Apart from the vegetable chopping, making this recipe is pretty simple. Once the veggies are chopped, they’re combined with the seasonings and left to sit and marinate while a double batch of lemon Jell-O is prepared and thickened. Then, the veggies and Jell-O are combined, chilled to thicken a bit more, et voila! Jellied Gazpacho.

This is a “loose” gelatin dish, which was a bit disappointing because in the back of my mind I had been anticipating another molded one, which would have been more of a challenge. Another disappointment – this one didn’t taste bad at all. I had been hoping for a nasty one to give the blog a bit of, you know, conflict, but I had been able to chop the mushrooms up finely enough that they weren’t really noticeable, and between the vegetables and the seasoning there were enough savory flavors that the sweet lemon flavor of the Jell-O was barely detectable.

Jelly residue in the bottom of the bowl

But in the end, was there really any reason for gazpacho to be jellied in the first place?

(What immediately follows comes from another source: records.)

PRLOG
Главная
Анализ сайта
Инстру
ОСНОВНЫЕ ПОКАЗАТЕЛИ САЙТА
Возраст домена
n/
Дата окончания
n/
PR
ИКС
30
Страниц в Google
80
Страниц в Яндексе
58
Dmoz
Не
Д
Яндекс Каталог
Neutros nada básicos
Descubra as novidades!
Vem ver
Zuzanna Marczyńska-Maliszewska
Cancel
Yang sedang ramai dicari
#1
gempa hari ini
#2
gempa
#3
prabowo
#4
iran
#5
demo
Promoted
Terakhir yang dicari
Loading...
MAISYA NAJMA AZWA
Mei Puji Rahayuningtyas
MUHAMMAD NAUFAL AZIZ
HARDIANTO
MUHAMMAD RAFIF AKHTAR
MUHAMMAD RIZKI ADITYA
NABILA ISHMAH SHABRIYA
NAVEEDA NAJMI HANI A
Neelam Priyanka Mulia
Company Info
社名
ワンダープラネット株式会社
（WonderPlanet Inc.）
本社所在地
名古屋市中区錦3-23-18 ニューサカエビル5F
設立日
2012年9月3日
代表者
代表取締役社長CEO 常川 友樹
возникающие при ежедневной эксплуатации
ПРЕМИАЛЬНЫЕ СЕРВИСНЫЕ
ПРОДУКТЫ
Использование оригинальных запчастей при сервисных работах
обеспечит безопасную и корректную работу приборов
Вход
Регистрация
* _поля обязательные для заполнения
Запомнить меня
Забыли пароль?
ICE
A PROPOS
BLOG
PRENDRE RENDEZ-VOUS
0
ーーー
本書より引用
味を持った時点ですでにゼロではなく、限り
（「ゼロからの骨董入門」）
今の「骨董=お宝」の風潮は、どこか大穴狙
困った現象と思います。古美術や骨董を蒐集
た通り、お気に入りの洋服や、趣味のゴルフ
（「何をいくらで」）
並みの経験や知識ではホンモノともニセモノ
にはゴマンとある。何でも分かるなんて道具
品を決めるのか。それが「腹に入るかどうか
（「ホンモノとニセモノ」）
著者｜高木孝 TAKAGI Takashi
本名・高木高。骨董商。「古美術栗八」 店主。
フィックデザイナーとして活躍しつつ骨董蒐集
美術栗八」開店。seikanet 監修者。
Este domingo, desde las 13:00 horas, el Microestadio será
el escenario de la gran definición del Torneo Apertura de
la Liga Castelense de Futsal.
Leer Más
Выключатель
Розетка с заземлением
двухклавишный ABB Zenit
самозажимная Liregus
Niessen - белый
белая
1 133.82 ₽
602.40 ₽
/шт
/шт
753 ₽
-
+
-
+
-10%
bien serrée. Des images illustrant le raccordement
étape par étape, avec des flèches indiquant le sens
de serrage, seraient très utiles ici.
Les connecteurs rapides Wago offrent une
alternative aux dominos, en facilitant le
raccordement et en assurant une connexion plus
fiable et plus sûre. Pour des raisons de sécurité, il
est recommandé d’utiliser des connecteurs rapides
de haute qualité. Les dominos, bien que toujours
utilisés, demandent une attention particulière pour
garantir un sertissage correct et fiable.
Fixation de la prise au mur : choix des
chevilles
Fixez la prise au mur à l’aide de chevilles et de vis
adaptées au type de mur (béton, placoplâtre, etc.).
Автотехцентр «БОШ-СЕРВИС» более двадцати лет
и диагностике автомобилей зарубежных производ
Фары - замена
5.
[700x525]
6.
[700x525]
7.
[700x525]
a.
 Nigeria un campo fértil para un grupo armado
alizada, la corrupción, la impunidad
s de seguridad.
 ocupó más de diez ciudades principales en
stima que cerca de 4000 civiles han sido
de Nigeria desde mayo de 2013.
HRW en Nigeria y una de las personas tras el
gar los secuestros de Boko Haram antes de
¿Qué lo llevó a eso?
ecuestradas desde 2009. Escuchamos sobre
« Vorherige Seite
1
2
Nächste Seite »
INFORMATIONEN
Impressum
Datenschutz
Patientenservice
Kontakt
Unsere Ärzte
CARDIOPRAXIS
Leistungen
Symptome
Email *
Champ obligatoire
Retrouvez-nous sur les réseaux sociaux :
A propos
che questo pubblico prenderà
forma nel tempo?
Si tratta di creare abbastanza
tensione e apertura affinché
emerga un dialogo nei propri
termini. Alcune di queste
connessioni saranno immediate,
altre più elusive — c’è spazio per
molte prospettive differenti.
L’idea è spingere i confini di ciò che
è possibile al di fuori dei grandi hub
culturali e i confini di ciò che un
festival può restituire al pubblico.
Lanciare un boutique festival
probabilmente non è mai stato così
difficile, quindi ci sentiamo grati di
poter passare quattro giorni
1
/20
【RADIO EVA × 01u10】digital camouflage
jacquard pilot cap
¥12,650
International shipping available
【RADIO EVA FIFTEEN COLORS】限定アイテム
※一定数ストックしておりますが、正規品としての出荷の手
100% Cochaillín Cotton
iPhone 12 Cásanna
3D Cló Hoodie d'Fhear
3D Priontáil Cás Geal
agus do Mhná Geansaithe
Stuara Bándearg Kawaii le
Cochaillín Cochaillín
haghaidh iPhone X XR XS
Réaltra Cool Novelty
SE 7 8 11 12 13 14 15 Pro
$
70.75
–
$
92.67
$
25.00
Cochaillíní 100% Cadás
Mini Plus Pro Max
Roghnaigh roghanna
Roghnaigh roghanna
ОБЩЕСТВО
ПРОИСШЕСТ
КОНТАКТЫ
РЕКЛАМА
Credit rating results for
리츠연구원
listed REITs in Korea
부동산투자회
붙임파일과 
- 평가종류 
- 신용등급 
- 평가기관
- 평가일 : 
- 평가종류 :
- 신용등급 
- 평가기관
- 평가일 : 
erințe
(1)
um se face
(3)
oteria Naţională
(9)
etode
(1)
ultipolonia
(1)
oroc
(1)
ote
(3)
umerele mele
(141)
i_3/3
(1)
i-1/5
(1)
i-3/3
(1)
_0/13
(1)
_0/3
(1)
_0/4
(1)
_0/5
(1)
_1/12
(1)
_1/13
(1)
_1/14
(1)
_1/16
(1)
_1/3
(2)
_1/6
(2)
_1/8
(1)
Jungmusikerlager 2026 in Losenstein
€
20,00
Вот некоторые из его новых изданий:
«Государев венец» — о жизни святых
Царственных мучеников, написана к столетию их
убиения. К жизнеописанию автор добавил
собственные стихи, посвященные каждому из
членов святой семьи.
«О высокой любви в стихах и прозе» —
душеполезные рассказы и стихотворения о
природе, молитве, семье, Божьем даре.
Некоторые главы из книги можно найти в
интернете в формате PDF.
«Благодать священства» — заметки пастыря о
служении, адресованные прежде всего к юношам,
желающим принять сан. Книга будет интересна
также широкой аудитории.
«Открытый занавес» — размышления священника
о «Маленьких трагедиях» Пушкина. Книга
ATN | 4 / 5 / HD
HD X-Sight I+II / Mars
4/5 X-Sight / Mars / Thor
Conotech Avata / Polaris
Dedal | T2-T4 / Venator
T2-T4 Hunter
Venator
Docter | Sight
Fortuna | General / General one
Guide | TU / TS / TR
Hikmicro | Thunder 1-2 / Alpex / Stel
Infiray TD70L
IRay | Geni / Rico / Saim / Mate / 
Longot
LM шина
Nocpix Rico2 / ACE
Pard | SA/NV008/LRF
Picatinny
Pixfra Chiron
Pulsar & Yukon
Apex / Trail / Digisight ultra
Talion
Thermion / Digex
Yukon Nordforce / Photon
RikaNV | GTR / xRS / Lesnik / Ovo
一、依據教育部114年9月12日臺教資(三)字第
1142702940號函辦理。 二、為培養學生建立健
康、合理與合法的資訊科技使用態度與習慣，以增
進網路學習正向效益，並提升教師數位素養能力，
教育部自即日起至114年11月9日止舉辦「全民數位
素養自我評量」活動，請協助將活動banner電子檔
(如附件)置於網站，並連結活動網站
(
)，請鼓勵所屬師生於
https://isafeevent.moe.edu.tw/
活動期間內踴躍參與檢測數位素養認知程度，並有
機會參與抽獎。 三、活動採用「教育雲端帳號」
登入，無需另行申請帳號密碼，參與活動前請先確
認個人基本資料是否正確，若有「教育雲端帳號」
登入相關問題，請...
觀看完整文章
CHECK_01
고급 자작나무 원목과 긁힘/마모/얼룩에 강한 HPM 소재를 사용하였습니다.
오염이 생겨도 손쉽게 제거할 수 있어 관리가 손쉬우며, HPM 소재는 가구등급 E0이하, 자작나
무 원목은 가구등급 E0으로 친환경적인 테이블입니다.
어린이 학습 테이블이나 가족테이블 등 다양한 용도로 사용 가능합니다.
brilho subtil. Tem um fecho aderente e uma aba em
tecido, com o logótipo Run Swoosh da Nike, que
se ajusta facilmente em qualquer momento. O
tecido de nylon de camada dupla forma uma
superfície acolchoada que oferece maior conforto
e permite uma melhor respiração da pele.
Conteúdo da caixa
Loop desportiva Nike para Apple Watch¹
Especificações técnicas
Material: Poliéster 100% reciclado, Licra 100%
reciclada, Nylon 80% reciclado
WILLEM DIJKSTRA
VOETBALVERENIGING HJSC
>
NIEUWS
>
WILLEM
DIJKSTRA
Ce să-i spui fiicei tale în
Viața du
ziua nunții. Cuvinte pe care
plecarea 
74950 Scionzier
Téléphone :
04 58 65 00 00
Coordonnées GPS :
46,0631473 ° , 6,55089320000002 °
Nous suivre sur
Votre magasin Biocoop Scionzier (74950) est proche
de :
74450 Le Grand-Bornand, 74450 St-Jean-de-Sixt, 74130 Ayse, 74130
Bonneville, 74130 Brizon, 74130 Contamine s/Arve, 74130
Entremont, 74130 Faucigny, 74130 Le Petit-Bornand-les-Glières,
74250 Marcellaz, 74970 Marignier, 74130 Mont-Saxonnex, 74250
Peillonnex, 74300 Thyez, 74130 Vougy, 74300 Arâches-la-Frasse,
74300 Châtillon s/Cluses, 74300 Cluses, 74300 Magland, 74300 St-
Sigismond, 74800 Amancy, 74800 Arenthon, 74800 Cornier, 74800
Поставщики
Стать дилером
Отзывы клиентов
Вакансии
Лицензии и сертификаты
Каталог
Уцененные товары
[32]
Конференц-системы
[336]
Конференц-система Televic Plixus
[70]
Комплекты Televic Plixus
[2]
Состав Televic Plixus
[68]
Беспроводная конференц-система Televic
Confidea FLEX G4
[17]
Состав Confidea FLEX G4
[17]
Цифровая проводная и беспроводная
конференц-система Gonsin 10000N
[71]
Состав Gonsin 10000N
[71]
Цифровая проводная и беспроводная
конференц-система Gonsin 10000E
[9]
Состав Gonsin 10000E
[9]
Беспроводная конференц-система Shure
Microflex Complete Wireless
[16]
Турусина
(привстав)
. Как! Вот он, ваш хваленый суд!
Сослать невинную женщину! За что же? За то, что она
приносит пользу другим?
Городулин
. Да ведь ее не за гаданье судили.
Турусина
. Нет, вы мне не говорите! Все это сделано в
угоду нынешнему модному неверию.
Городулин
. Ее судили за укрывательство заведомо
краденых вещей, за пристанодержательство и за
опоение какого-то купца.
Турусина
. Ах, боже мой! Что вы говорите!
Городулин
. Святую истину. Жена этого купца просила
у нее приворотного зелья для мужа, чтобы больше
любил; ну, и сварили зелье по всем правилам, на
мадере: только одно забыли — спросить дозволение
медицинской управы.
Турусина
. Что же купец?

The main issue I had was with the texture. The gelatin just did not add a nice texture to this cold soup, and the veggies were a bit buoyant in it, so I wound up with a fair amount of seasoned lemon Jell-O in the bottom of my bowl as I ate this. I decided to try running the Jellied Gazpacho through a few pulses in the Cuisinart, and that actually helped. The whole thing seemed to be blended better, and it stayed blended. We even managed to eat some for supper (with a fresh baguette and butter, and a Pepperidge Farm frozen chocolate cake for dessert). Still, even though I finished my portion (Bryan didn’t), I didn’t want any more.

I could see myself making gazpacho again, but with a more traditional recipe, using bread as a binder. Using Jell-O did not in any way enhance or improve on the concept. It didn’t make it all that weird or scary, either. It was just “meh”. A donation is being made to Action Against Hunger because somebody should be getting some kind of satisfaction out of this.